How to start utilizing AI right now
Blog: BPMOnline Blog
AI claims to solve a lot of problems and provide even more benefits for businesses. Autonomous vehicles and online bots sounded dreamlike just a short time ago. But today is the time when each and every business is able to take advantage of the AI technologies with no need to integrate those for months. And this is how companies can swiftly adopt and start running AI-charged tools in all sectors of their businesses already today.
AI for Marketing
Lead scoring is a great example of how Ai is able to take prioritizing and managing leads to the next level. First off, AI tool is analyzing the sales and marketing database to study how the perfect client “looks like”. This will help to shape a pattern – the base of the scoring system. As a result, contacts that have characteristics of a “successful” lead will get a higher score. This will not only help sales prioritize communication and show better performance, but also provide insights into marketing for continuous delivery of the high-value leads.

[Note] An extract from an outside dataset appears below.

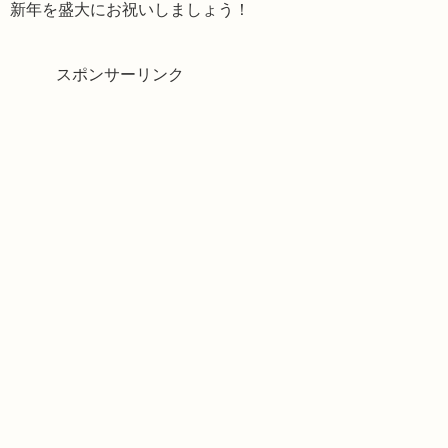
新年を盛大にお祝いしましょう！
スポンサーリンク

AI-powered segmentation is another highly useful tool for boosting the productivity of marketing. Audience segmentation is critical for implementing personalized marketing strategy. But that’s not a one-time project and requires a lot of time and resources. And still, when done manually, it’s hard to keep it fresh. AI-based customer segmentation engine uses different analytical capabilities like behavioral tracking and predictive analytics to detect the most suitable customer groups. This leads to a number of benefits including keeping customer data clean and structured, maintaining highly personalized communication with contacts across entire customer journey resulting in the increase of marketing ROI.
AI for Sales
Predictive next best offer/best action is highly useful for sales reps to be highly proactive and appropriate in their communication with prospects.
It uses predictive modeling based on historical data to recognize actions that are most likely to lead to conversion to sales. AI is also responsible for identifying missing actions within accounts and recommending them to sales reps. Therefore, a better sales rep productivity is observed, a higher close rate of deals and an increased revenue.

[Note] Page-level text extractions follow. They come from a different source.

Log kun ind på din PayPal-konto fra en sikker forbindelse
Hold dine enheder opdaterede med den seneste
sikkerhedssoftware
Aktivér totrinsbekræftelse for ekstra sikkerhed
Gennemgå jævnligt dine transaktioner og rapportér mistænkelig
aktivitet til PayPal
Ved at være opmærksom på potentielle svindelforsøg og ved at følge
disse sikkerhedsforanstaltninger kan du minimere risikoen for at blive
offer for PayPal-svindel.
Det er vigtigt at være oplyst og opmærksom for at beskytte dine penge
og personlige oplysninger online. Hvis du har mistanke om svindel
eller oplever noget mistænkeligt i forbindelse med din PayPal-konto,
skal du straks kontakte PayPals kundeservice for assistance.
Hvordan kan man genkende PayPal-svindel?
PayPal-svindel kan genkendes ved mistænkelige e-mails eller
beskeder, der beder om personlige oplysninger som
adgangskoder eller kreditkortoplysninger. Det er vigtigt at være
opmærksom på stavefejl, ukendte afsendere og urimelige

Intelligent process analysis/optimization is a life-changer for C-level executives. AI is improving the processes, while they take time to focus on managing their staff. Based on predictive process analytics, this tool allows for running tests on potential changes and see which will have the best outcome. Adoption of intelligent process analysis enables faster and more reliable processes optimization; improvement in sales team performance; improved process adherence by sales reps; and greater revenue attainment.
AI for Service
Smarter knowledge management is a highly actual tool to help customers get relevant information no matter if they use the right terminology or not. AI tools based on deep learning and natural language processing are already solving this problem. This doesn’t just apply to customer-facing experiences; it can also help service teams find answers to questions faster and more effectively as well. Among the advantages are keeping staff up-to-date, faster time-to-resolution for self-service and service reps, reduced service headcount, etc.

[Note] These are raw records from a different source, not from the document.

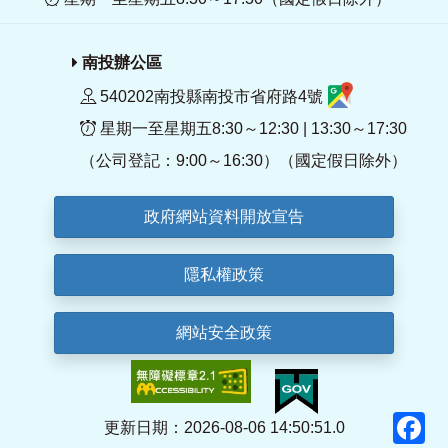
南投辦公區
540202南投縣南投市省府路4號
星期一至星期五8:30～12:30 | 13:30～17:30
（公司登記：9:00～16:30）（國定假日除外）
政府網站資料開放宣告
隱私權政策
網站安全政策
F
更新日期：2026-08-06 14:50:51.0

Intelligent case routing and process management is a tool for automating and smartening up currently manual processes of routing and handling services cases. Using machine learning and natural language processing, as well as sentiment analysis and predictive modeling, incoming emails, support tickets, chats, and similar service interactions, will be able to be read, understood, routed, and escalated automatically. Implementation of intelligent case routing results in reduced call and issue resolution time, improved customer satisfaction and NPS, shortened customer support cost, reduced service headcount, and improved customer experience.
How to Get Started with AI Now
There is no one-size-fits-all answer to getting started as it largely depends on the state of technology in your company. You might want to focus on the most stable and predictable processes first since they will provide a solid baseline and enable you to clearly measure success. Alternatively, you might look to AI to help jump-start digital transformation in your organization and go after the most broken processes first. Either way, start with clearly defined use cases where results will be easy to measure so you can avoid scope creep and over-investment.